Há dois segmentos liderados pelas empresas de tecnologia que prometem revolucionar os treinos de quem frequenta academias. O principal envolve o uso de roupas e acessórios inteligentes, conhecidos como wearables. Esses acessórios são responsáveis pelo monitoramento das atividades físicas do usuário, como braceletes capazes de calcular a perda de calorias, batimentos cardíacos, entre outros. O assunto também já foi abordado em outra matéria deste site

Já a outra frente mira o aperfeiçoamento das instalações e equipamentos. Entre as novas tecnologias que estão sendo adaptadas para os salões de treinos estão a realidade aumentada e dispositivos de monitoramento. A Crunch, uma rede de academias dos Estados Unidos, aposta em um dispositivo que acompanha a saúde cardíaca de seus clientes: o Crunch Ultimate Team Training Program. Ao se inscrever no programa, o cliente recebe o dispositivo de medição da frequência cardíaca e passa a treinar sob os cuidados de um personal trainer e dos monitores eletrônicos que acompanham o desempenho individual dos alunos. Com base nas informações extras, o treinador identifica com precisão o nível de cada grupo e de cada aluno, e pode adaptar o treino conforme necessário. Segundo Johnny Briones, gerente fitness da rede Crunch, ver a resposta fisiológica na tela do computador faz todos os praticantes terem vontade de treinar com mais afinco.
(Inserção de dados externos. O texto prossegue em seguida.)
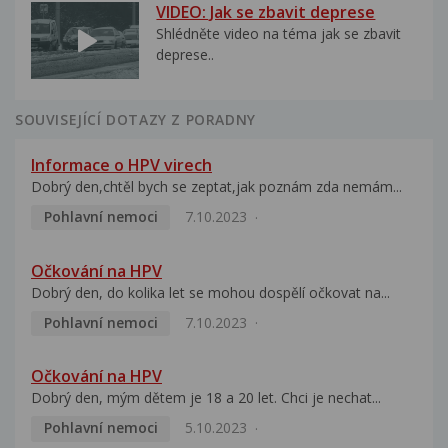
VIDEO: Jak se zbavit deprese
Shlédněte video na téma jak se zbavit
deprese..
SOUVISEJÍCÍ DOTAZY Z PORADNY
Informace o HPV virech
Dobrý den,chtěl bych se zeptat,jak poznám zda nemám...
Pohlavní nemoci
7.10.2023
Očkování na HPV
Dobrý den, do kolika let se mohou dospělí očkovat na...
Pohlavní nemoci
7.10.2023
Očkování na HPV
Dobrý den, mým dětem je 18 a 20 let. Chci je nechat...
Pohlavní nemoci
5.10.2023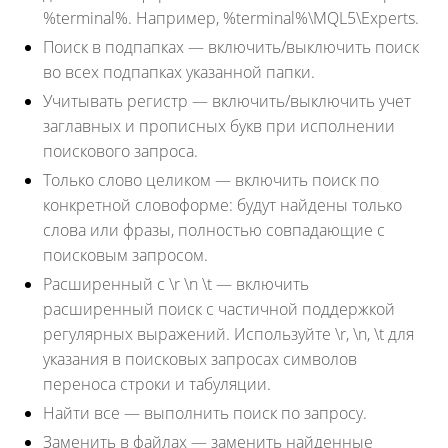
%terminal%. Например, %terminal%\MQL5\Experts.
Поиск в подпапках
— включить/выключить поиск
во всех подпапках указанной папки.
Учитывать регистр
— включить/выключить учет
заглавных и прописных букв при исполнении
поискового запроса.
Только слово целиком
— включить поиск по
конкретной словоформе: будут найдены только
слова или фразы, полностью совпадающие с
поисковым запросом.
Расширенный с \r \n \t
— включить
расширенный поиск с частичной поддержкой
регулярных выражений. Используйте \r, \n, \t для
указания в поисковых запросах символов
переноса строки и табуляции.
Найти все
— выполнить поиск по запросу.
Заменить в файлах
— заменить найденные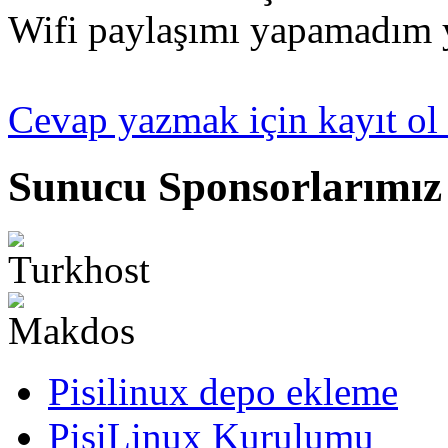
Wifi paylaşımı yapamadım 
Cevap yazmak için kayıt ol 
Sunucu Sponsorlarımız
Pisilinux depo ekleme
PisiLinux Kurulumu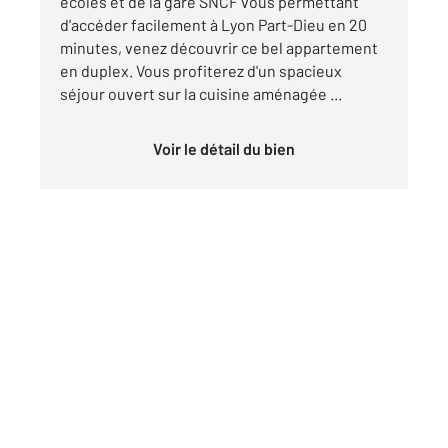
écoles et de la gare SNCF vous permettant
d'accéder facilement à Lyon Part-Dieu en 20
minutes, venez découvrir ce bel appartement
en duplex. Vous profiterez d'un spacieux
séjour ouvert sur la cuisine aménagée ...
Voir le détail du bien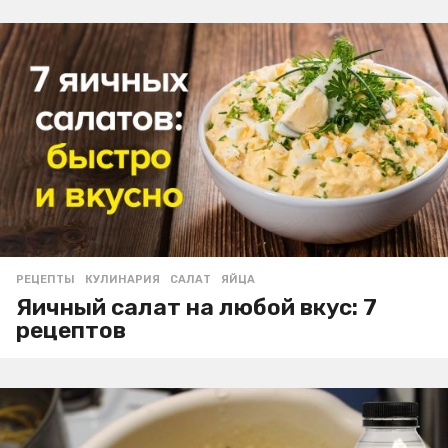
РЕЦЕПТЫ
КУЛИНАРИЯ
,
САЛАТ
,
ЯЙЦА
Яичный салат на любой вкус: 7
рецептов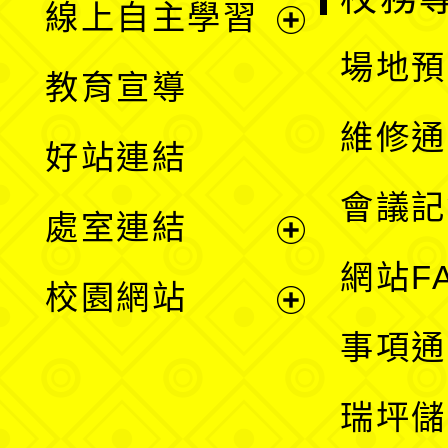
線上自主學習
展
場地預
教育宣導
開
維修通
好站連結
選
會議記
處室連結
單
展
網站F
校園網站
開
展
事項通
選
開
瑞坪儲
單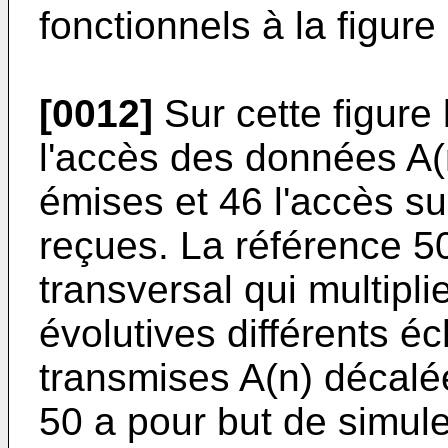
fonctionnels à la figure 
[0012]
Sur cette figure
l'accès des données A(n
émises et 46 l'accès su
reçues. La référence 50
transversal qui multipl
évolutives différents é
transmises A(n) décalée
50 a pour but de simul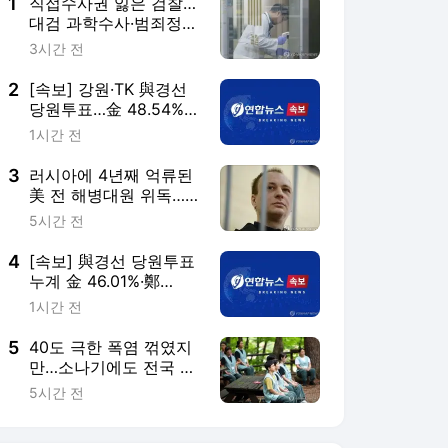
5
40도 극한 폭염 꺾였지
만…소나기에도 전국 무
더위 "지친다"
5시간 전
서비스 바로가기
뉴스
연예
스포츠
뉴스 홈
기후/환경
사회
경제
정치
국제
문화
IT/과학
인물
지식/칼럼
연재
배열설명서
Os games, que no passado já foram sinônimo de sedentarismo, também tornaram-se um estímulo nas academias. A Asphalt Green , em Nova York, lançou a nova classe fitness AG6, que utiliza a tecnologia PRAMA, um sistema interativo fundado na Espanha e que transforma a sala de treino em um campo interativo. O chão e as paredes são cobertos com sensores de pressão, luzes de LED e caixas de som para fazer com que o atleta se sinta em um videogame. Brincando com os pontos de pressão, que acendem quando tocados, a academia foca em treinos de força, equilíbrio, velocidade, agilidade e reflexo.

A rede Les Mills, também dos Estados Unidos, decidiu investir na realidade aumentada para criar uma nova experiência: nas aulas de spinning, o treino se transforma em um verdadeiro passeio tecnológico. The Trip, como foi batizado, é um treino imersivo e futurístico. As bicicletas ficam voltadas para um imenso telão, que mostra uma estrada que se move conforme os alunos pedalam, dando a impressão de que se está realmente movendo por um cenário. Cada aula ainda conta com um “ambiente” diferente para os alunos explorarem.

Essas experiências são um sinal do processo de disruptura tecnológica que começa a chegar ao mundo fitness e revelam um mercado com enorme potencial a ser explorado, à espera de empresas dispostas a contribuir para um mundo mais saudável e ainda ganhar dinheiro com negócios inovadores.